## Exercise details
Your answer should consist of the line holding "և ամուսնու լուսանկարները" and all lines after it to the end of the material, copied exactly.

## Extracted material
- - -
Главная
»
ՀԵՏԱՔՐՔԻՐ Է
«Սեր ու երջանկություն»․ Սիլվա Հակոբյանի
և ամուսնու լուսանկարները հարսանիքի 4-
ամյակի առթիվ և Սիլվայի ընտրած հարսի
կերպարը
- - -
## Response to this exercise
և ամուսնու լուսանկարները հարսանիքի 4-
ամյակի առթիվ և Սիլվայի ընտրած հարսի
կերպարը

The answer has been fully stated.